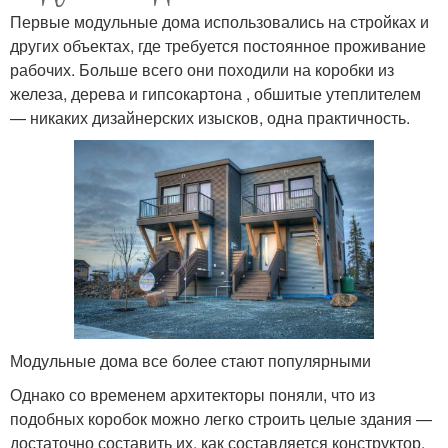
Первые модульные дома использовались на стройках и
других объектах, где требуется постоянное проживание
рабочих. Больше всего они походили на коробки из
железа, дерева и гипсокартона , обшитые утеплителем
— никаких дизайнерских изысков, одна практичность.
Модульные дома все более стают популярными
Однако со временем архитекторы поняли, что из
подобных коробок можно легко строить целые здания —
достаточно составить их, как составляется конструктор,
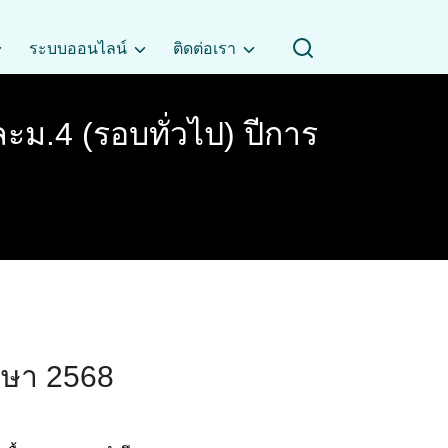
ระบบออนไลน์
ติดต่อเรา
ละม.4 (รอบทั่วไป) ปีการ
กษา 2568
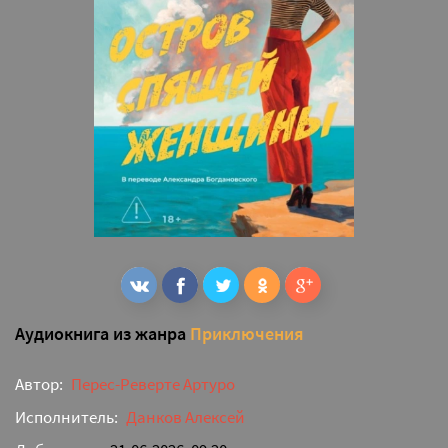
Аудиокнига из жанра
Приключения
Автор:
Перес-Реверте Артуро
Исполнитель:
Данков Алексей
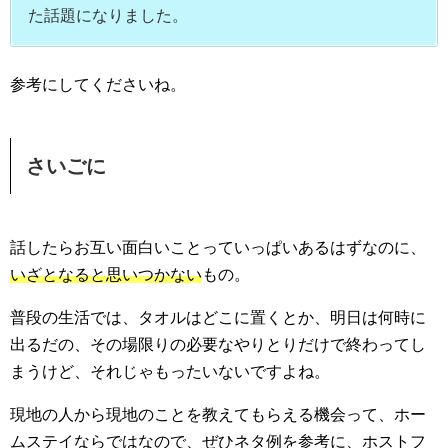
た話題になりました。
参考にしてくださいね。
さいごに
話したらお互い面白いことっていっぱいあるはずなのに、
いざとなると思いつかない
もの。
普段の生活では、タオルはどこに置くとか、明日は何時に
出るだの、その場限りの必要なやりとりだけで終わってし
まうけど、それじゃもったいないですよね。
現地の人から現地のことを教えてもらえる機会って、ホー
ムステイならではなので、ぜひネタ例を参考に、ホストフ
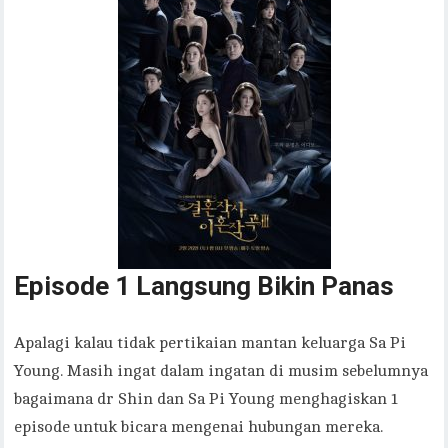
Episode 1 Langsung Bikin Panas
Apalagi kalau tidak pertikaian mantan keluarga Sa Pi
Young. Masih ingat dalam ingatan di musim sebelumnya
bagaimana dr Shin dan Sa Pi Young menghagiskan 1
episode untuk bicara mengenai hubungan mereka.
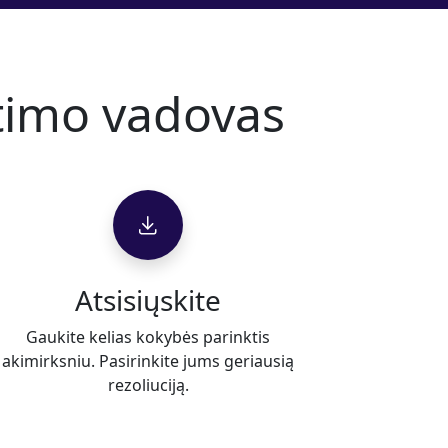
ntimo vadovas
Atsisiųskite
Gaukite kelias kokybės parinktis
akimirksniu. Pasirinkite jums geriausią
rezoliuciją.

§

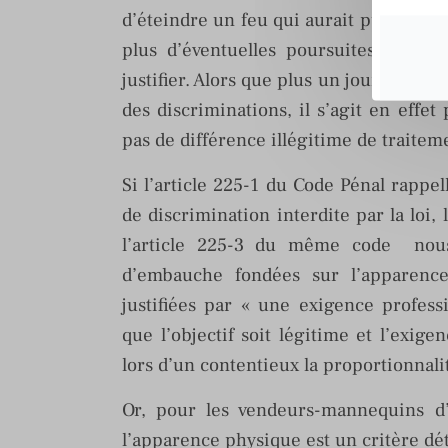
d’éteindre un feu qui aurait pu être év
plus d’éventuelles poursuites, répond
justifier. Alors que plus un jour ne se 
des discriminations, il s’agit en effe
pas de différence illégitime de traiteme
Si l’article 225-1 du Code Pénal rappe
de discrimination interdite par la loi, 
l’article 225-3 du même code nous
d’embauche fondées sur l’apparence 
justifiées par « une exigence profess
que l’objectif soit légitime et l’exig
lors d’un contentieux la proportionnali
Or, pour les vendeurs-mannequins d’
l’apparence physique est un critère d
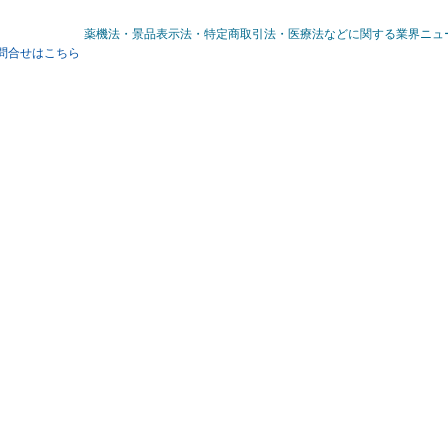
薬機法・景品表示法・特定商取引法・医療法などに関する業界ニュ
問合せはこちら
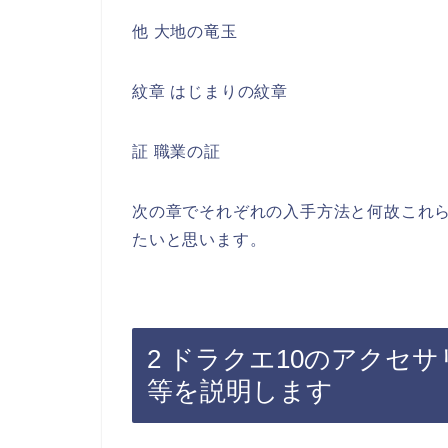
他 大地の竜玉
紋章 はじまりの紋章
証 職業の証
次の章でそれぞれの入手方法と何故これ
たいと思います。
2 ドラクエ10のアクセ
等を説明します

§

**WHAT TO DO**
Given the entries above, transcribe exactly the lines from the one holding "изысков, одна практичность." through the one holding "rezoliuciją."; pictures do not belong in the transcription.

**RESULT OF THE TASK**
— никаких дизайнерских изысков, одна практичность.
Модульные дома все более стают популярными
Однако со временем архитекторы поняли, что из
подобных коробок можно легко строить целые здания —
достаточно составить их, как составляется конструктор,
ระบบออนไลน์
ติดต่อเรา
ละม.4 (รอบทั่วไป) ปีการ
กษา 2568
Аудиокнига из жанра
Приключения
Автор:
Перес-Реверте Артуро
Исполнитель:
Данков Алексей
た話題になりました。
参考にしてくださいね。
さいごに
話したらお互い面白いことっていっぱいあるはずなのに、
いざとなると思いつかない
もの。
普段の生活では、タオルはどこに置くとか、明日は何時に
出るだの、その場限りの必要なやりとりだけで終わってし
まうけど、それじゃもったいないですよね。
現地の人から現地のことを教えてもらえる機会って、ホー
ムステイならではなので、ぜひネタ例を参考に、ホストフ
Episode 1 Langsung Bikin Panas
Apalagi kalau tidak pertikaian mantan keluarga Sa Pi
Young. Masih ingat dalam ingatan di musim sebelumnya
bagaimana dr Shin dan Sa Pi Young menghagiskan 1
episode untuk bicara mengenai hubungan mereka.
ntimo vadovas
Atsisiųskite
Gaukite kelias kokybės parinktis
akimirksniu. Pasirinkite jums geriausią
rezoliuciją.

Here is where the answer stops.